A new study has found that the incredible biodiversity of the Amazon region is over 20 million years older than thought.
An international team of scientists, including a leading evolutionary biologist from the Academy of Natural Sciences in Philadelphia, said that the Amazonian diversity was evolved as a by-product of the Andean mountain uplift over millions of years, despite previous focus on the more recent history.
By comparing modern biodiversity patterns with geological and molecular datasets, the researchers found that the highest diversity of species was in a region spanning over a million square kilometres that originated with the rising Andes.
The authors concluded that they have found a strict connection between the rich diversity Amazon rainforests and the rise of the Andes over 20 million years ago.
Dr Carina Hoorn of the University of Amsterdam, and co-authors listed in their review the extraordinary flora and fauna that have evolved in the dynamic Amazonian landscape, which in turn has developed at a pace dictated by the reshuffling (Pacific) tectonic plates and subsequent uplift in the Andes.
The paleogeographic evolution dictated by this geological reconfiguration included the formation of a vast wetland that, after the onset of the Amazon River around 10 million years ago, dried up and was open to colonization by plants and animals.

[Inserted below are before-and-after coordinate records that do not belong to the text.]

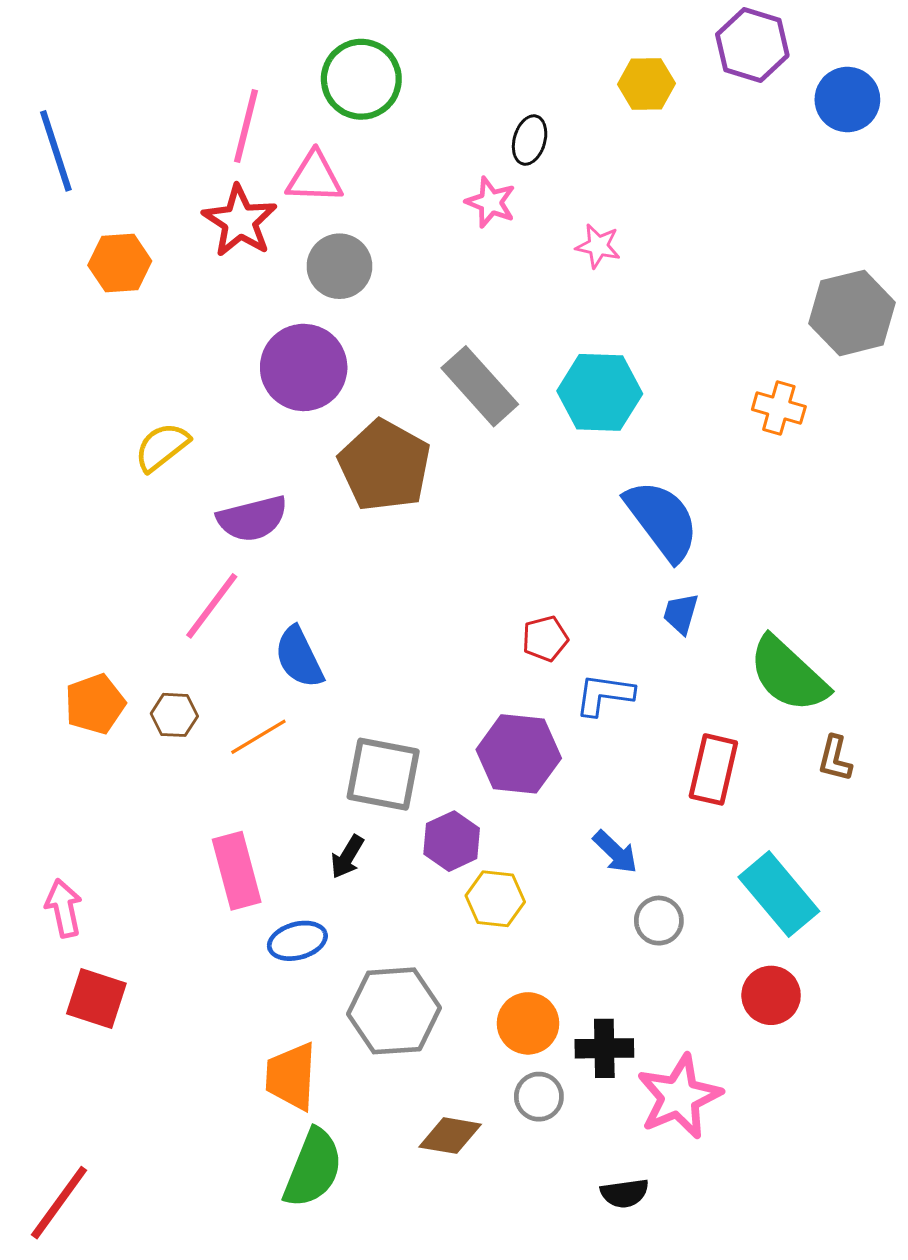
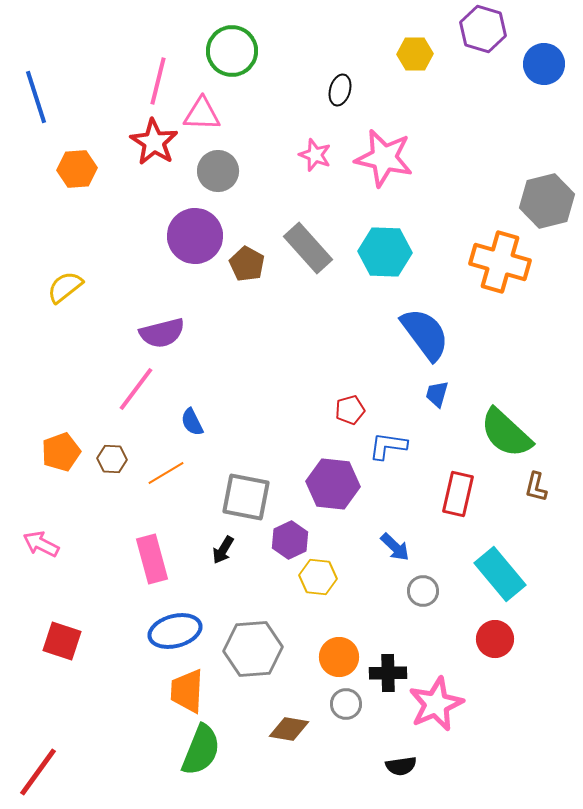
pink star: (491, 202) -> (315, 155), moved
pink star: (598, 246) -> (384, 158), size x2.0
orange cross: (779, 408) -> (500, 262), size x1.8
yellow semicircle: (162, 447) -> (65, 287), moved
brown pentagon: (385, 466) -> (247, 264), moved, size x0.6
blue semicircle: (299, 657) -> (192, 422), size x0.7
pink arrow: (64, 908) -> (41, 544), moved, turned -51
blue ellipse: (297, 941) -> (175, 631), moved, size x1.4

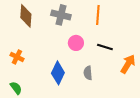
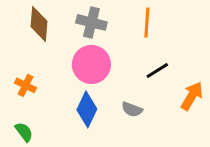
pink circle: (76, 43) -> (91, 64), moved, size x1.6
black line: (105, 47) -> (157, 70), turned -49
gray semicircle: (88, 73) -> (132, 109), turned -64

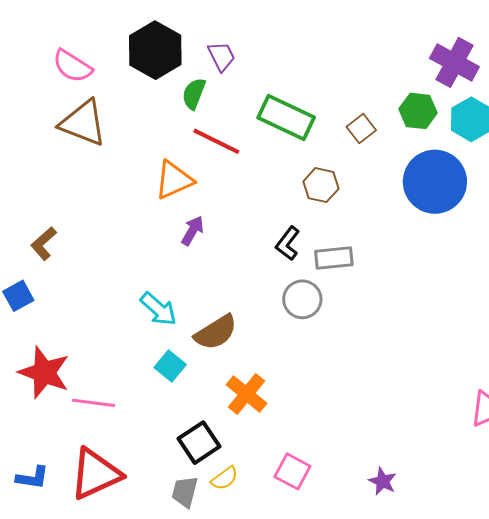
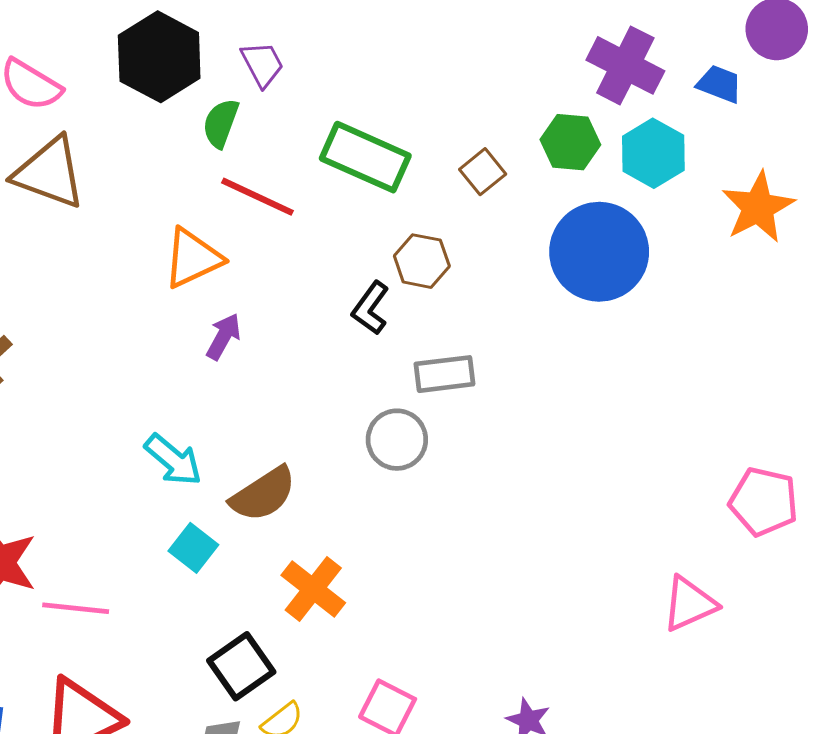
black L-shape: (288, 244) -> (370, 308), moved

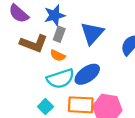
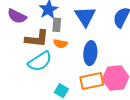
blue ellipse: (87, 74) -> (90, 53), turned -35
cyan semicircle: (60, 79) -> (40, 61), moved

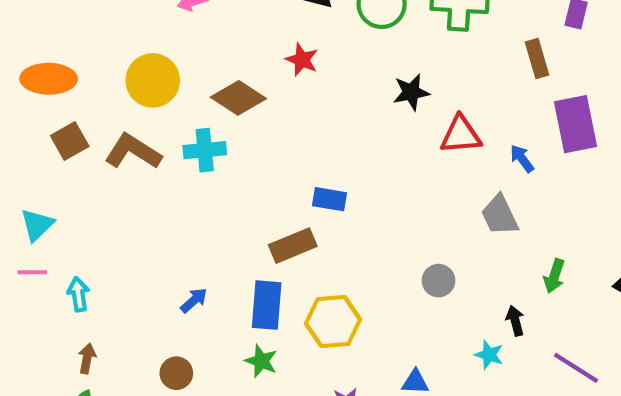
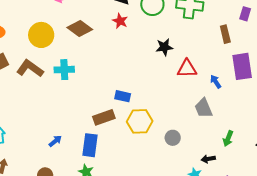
red star: (302, 60) -> (120, 21), moved
brown diamond: (238, 98) -> (80, 29), moved
black arrow: (515, 321) -> (208, 159), turned -88
yellow hexagon: (333, 322) -> (140, 121), moved

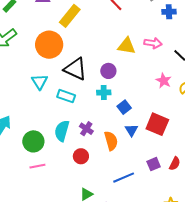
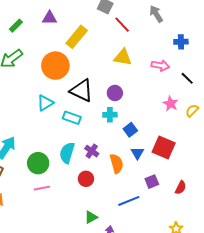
blue cross: (169, 12) -> (181, 42), moved
yellow triangle: (127, 46) -> (123, 57), moved
cyan triangle: (40, 82) -> (45, 103), turned 30
purple square: (154, 164) -> (152, 182), moved

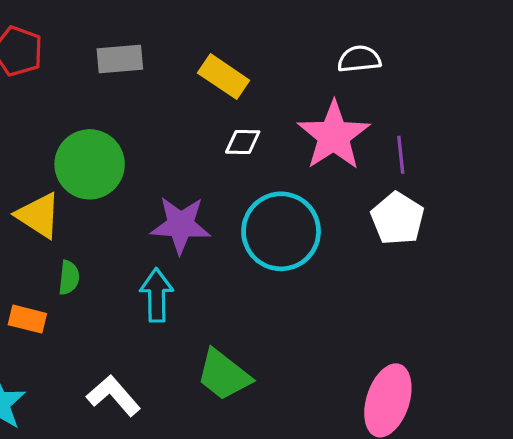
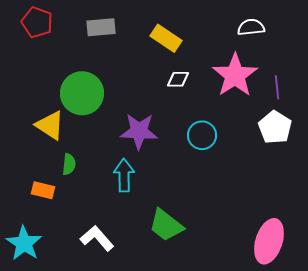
cyan circle: (281, 231) -> (202, 135), size x0.6

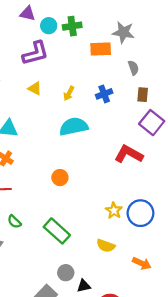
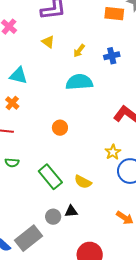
yellow star: (114, 211) -> (113, 152), moved
green semicircle: (14, 222) -> (12, 163), turned -48
yellow semicircle: (106, 246) -> (83, 182), moved
black triangle: (84, 286) -> (71, 211), moved

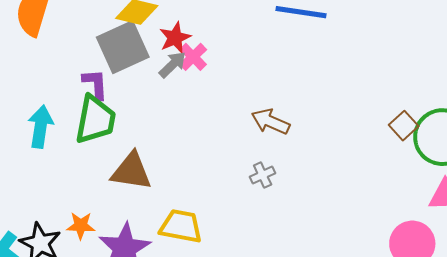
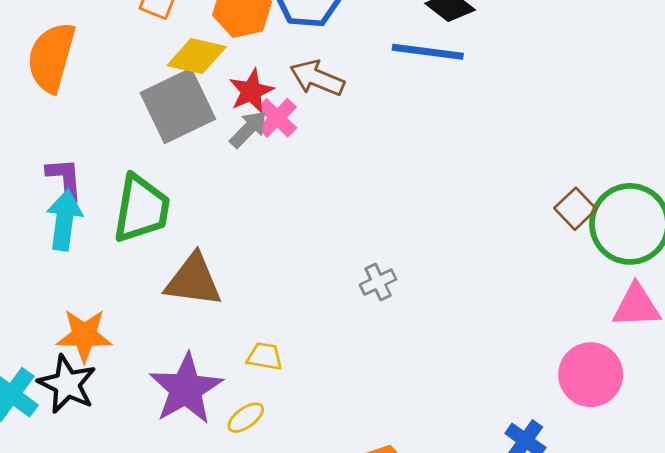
purple L-shape: (95, 84) -> (65, 179), moved
brown arrow: (270, 122) -> (317, 78), moved
orange star: (81, 226) -> (84, 335), moved, size x1.4
yellow trapezoid: (181, 226) -> (265, 356), size x0.6

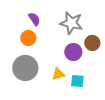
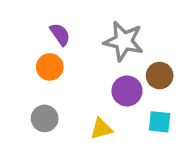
gray circle: (25, 68) -> (45, 118), size x0.6
cyan square: (77, 81) -> (160, 122), moved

In the case of Amazonia, the pre-Quaternary flora and fauna already showed a very high level of species richness that was, in the case of reptiles and plants, even higher than found today.
"The Amazonian region, from its highest mountains to immense lowland rivers, supports a tremendous biological richness of species," said John G. Lundberg, Curator and Chaplin Chair of Ichthyology at the Academy of Natural Sciences in Philadelphia.
The findings are published in this week's edition of Science.